The question is why does the media feel the need to overstate the mandate in that way? What benefit is there for the media?
Can we say half of them didn’t?
I think, statisticaly, that is more accurate.
No, the point is just over a million New Zealanders voted for National on Saturday. In a country of 4.4 million people. That's about 40% of eligible voters and 48% of those who bothered to vote.
Paddy apologises for “tricky”
And uses his apology to call Cunliffe as many names as his thesaurus could spit out.
Honestly that was appalling.
Would you do 50-60 hour weeks for $50-60K, in Auckland?
I'm a scientist, I spent 9 years earning SFA to get a PhD which got me a job that paid $36k*, we can play this game all day and night if you like.
*I earn significantly more than that now having worked for 25 years as a scientist and consider myself to be "rich" although still well under the rich tax threshold proposed in the recent election.
people who grasp the idea that correlation does not imply causation
I can rant for hours on that. And please can people stop saying half of New Zealand voted for National ... sigh.
but I’m still struggling to see what the media could have possibly done
For me, it would have been nice if the media actually fact checked Key's quotes before they published them. We repeatedly got Key quoted front and centre and then 3 days later the retraction below the fold on page 17.

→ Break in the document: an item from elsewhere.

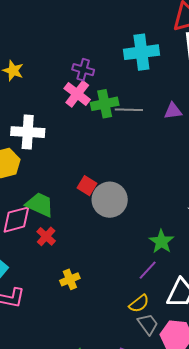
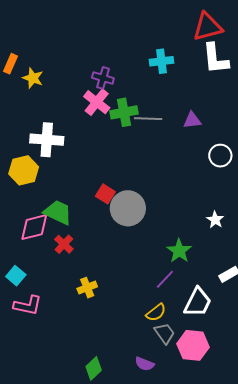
cyan cross: (141, 52) -> (161, 61), size x0.7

The media were all too keen to give Key airtime for denial after denial, but when later data showed the denials to be only loosely connected to reality Key was given more airtime to explain it away, usually with some "look a kitten" deflection. There were very few who ever challenged. It was easy mode news.
I get that, in the end 40% of eligible voters voted for National and SFA Labour voters got off their arses but frankly using that as proof that the media are just fine, is plain weird.